Denizkızı: Mitolojik kaynaklı efsaneler içinde belki de en dikkat çekici olanlar, fiziksel olarak bir yönüyle insana benzeyen canlılardır. Denizkızı ise bunlardan en bilindikleridir. Bu anlatı bana, olayın bizzat tek şahidi olan, ismini de aldığım öğretmen olan dedemden anlatılarak gelen ve babamdan bana aktarılan gerçek bir efsaneye dayanır. 1929 yılında Yavuz gemisinde, Ege Denizi açıklarında askerlik görevini yapmakta olan Mehmet Şükrü Nar, bir sabah uyuyamadığını söyleyerek geminin içinde dolanır. Hava henüz aydınlanmamış; ancak etrafa karanlık değildir. O esnada uzağa baktığında insana benzeyen bir canlının kayalık bir mevkide oturduğunu görür. İlk önce hayal gördüğünü zanneder sonra görür ki, belinden aşağısı balık olan belinden yukarısı insan olan bir canlı, kayalığın üstünde saçlarını taramaktadır. Belinden aşağıya kadar uzanan, sapsarı saçlarını tarayan bu denizkızı, dedem tarafından seyredildiğini anlayınca hemen denizin derinliklerine dalar ve gözden kaybolur. Keza benzer bir efsaneyi zamanında, Ankara Üniversitesi'ne yüksek lisans yapmak için Bahama Adalarından gelen, “Loura” isimli öğrenciden de duydum. Dedesinin yaralı halde bulduğu denizkızını, uzun uğraşlar sonucunda iyileştirdiği ve dedesi ölünceye kadar denizkızının sürekli gelip gittiğini söylemiştir.

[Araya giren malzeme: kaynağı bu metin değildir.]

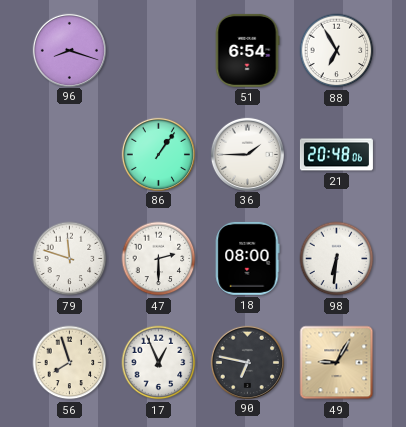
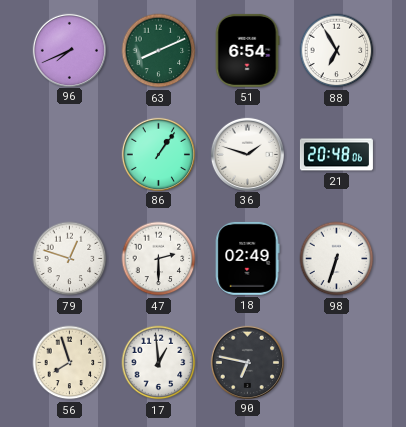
96: 8:18 -> 7:41
63: none -> 8:11
36: 1:45 -> 1:48
79: 11:48 -> 12:48
18: 08:00 -> 02:49
98: 6:31 -> 6:33
17: 12:56 -> 12:59
49: 9:05 -> none
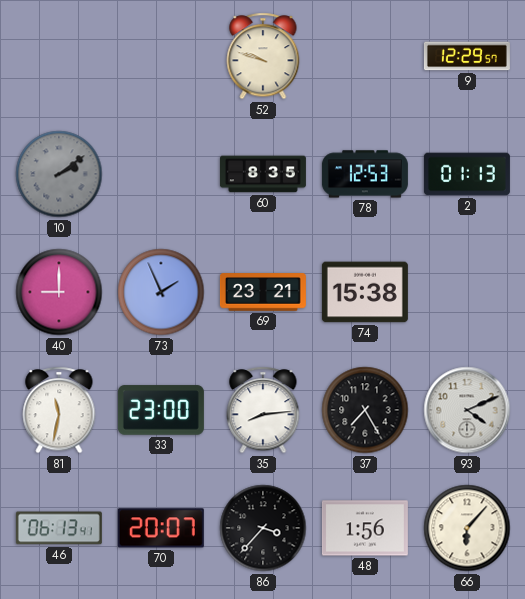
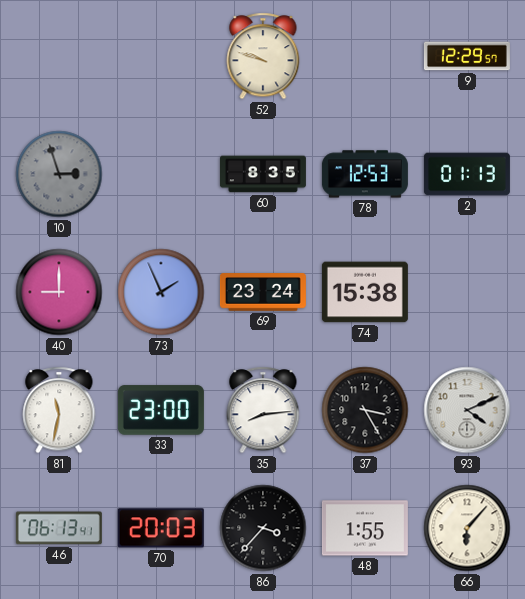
10: 2:09 -> 2:57
69: 23:21 -> 23:24
37: 7:25 -> 3:25
70: 20:07 -> 20:03
48: 1:56 -> 1:55
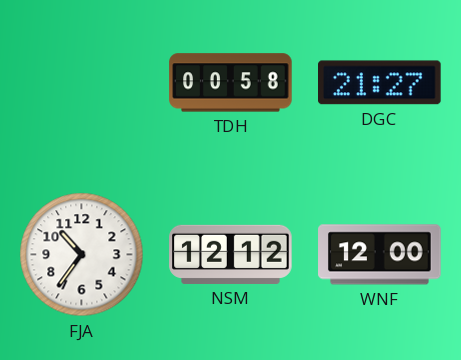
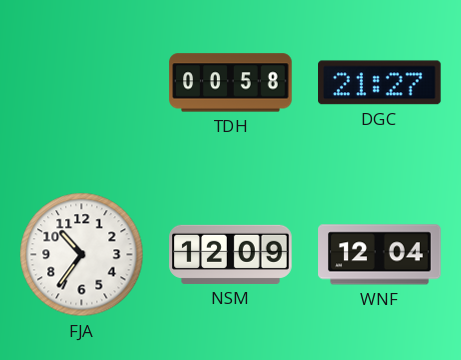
NSM: 12:12 -> 12:09
WNF: 12:00 -> 12:04
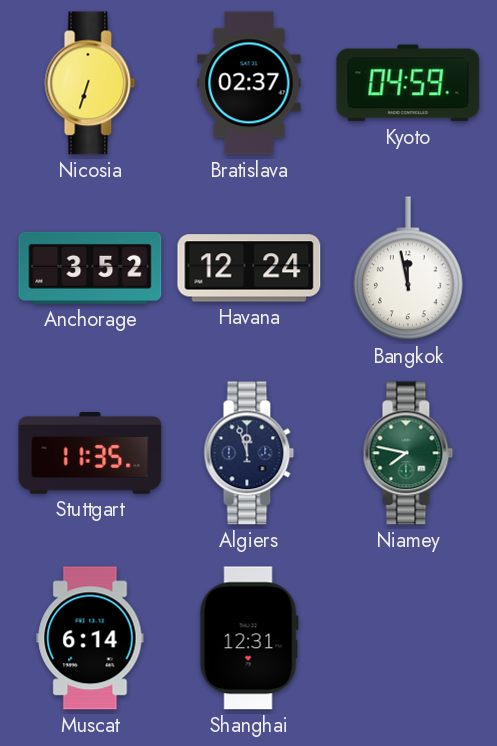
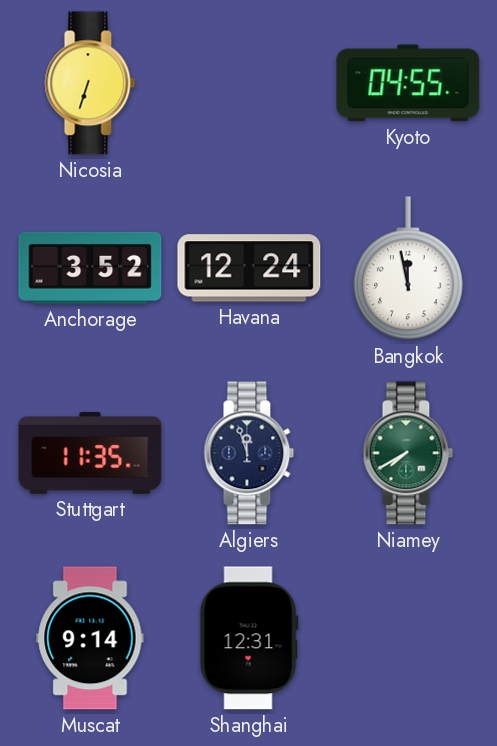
Bratislava: 02:37 -> none
Kyoto: 04:59 -> 04:55
Niamey: 7:47 -> 7:40
Muscat: 6:14 -> 9:14
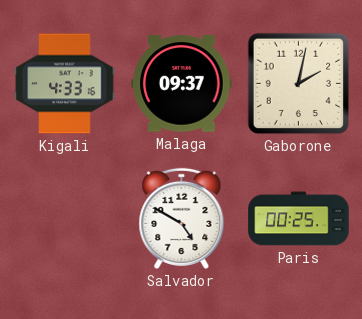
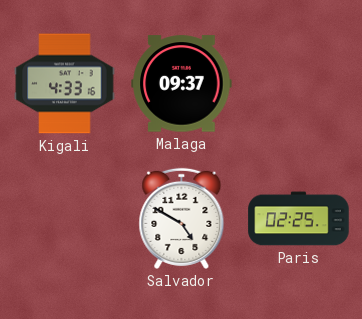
Gaborone: 2:02 -> none
Paris: 00:25 -> 02:25
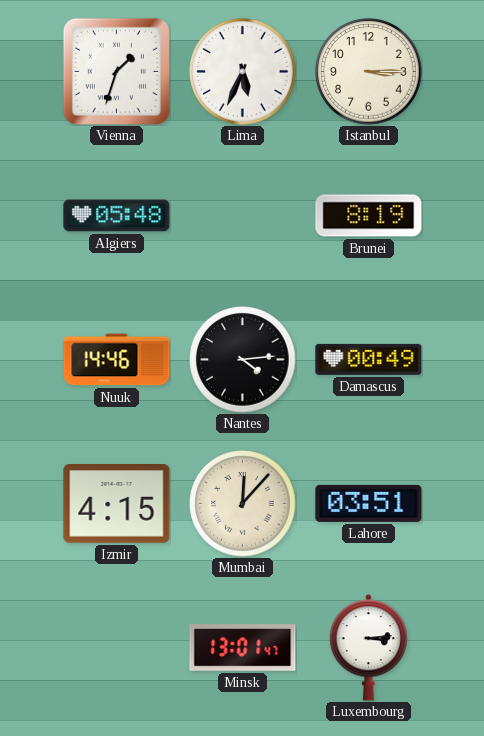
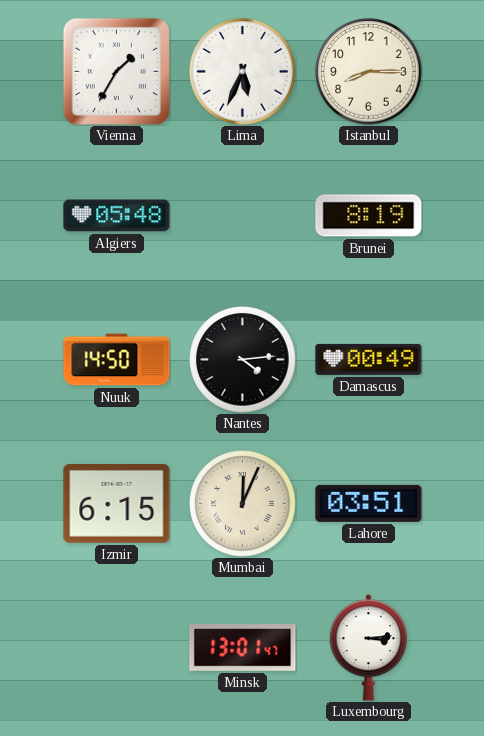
Vienna: 1:33 -> 1:35
Istanbul: 3:15 -> 8:15
Nuuk: 14:46 -> 14:50
Izmir: 4:15 -> 6:15
Mumbai: 12:07 -> 12:04
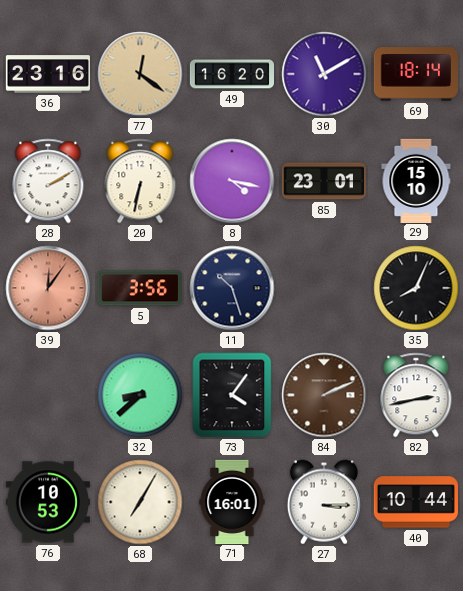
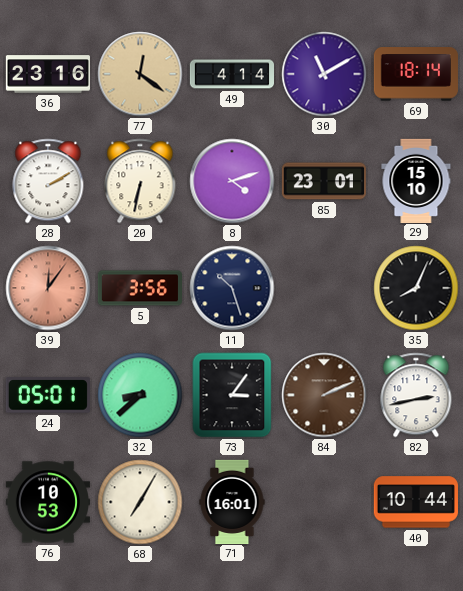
49: 16:20 -> 4:14
8: 4:17 -> 4:12
24: none -> 05:01
73: 4:06 -> 3:06
27: 3:15 -> none
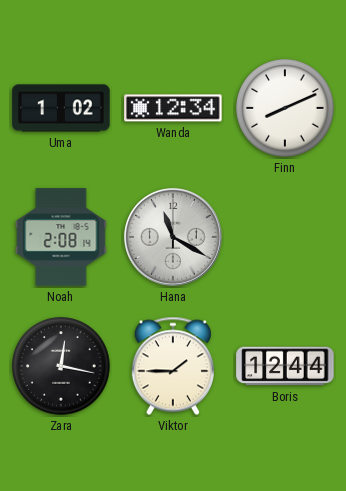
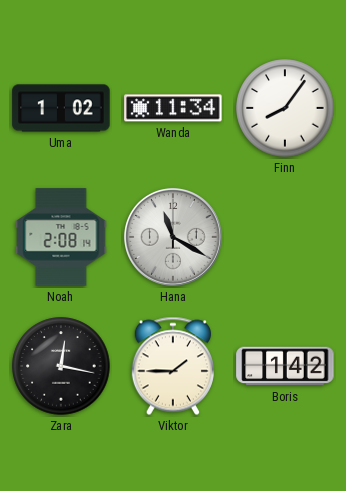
Wanda: 12:34 -> 11:34
Finn: 8:11 -> 8:06
Boris: 12:44 -> 1:42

Birçok kültürde masallara, hikâyelere ve filmlere konu edilen denizkızı efsaneleri, birbirine benzer ya da farklı şekillerde tasvir edilmiş varlıklar olarak kayda geçmiştir. Bazı hikâyelerde denize düşen insanları kurtaran, bazı hikâyelerde de büyüleyici sesleriyle insanları etkilediklerine ve gemilerin batmalarına neden oldukları rivayet edilir. Yukarıda bahsi geçen denizkızı efsanesinin gerçek olması, aslında geçmişte konu edilen ve gerçek dışı olarak kabul edebileceğimiz pek çok mitolojik kaynaklı varlıklara ilişkin anlatıların gerçek olabileceğine yönelik anlamlı izler taşır. Bu efsanenin diğer kültürlerle anılması ve anlatılagelmesi; aynı zamanda mitolojik kökenli efsanelerin yayılmacılık kuramı içinde evrensel niteliğine vurgu yapar.

Antropolog Malinowski mitsel öğeleri, bilimin bir alternatifi olarak görerek gizemli olguları açıklamak için kullanır. Malinowski bilimi, her şeyi açıklayan, somut gelişmelerle ortaya çıkan, bir çeşit sosyal-kültürel yapı aracılığıyla sürdürülen bir değişiklik olarak görmemektedir. Aksi durumda ilkel toplumlarda da bir bilimin varlığından söz edilebileceğini söyler. Benzer şekilde Levi-Strauss da miti bütünüyle bilimsel kabul eder. Ona göre mit, modem bilimden daha az bilimsel değildir. Yani gerçeğin bir yansımasıdır. Mitsel öğeler, en temel anlamda soyutun değil, somutun bilimidir. Mit, algılanabilen somut nitelikleri kullanılır. Dolayısıyla mit, somut ve görünür olaylarla ilgilenir. Bu kapsamda, her iki anlayış için de önemli olan, mitin doğruluğuna inanılmasının yeterli görülmesidir (Segal,2012). Diğer bir ifade ile geçmişte ve günümüzde gerçek olup bilimin açıklayamadığı pek çok şey bulunabilmektedir.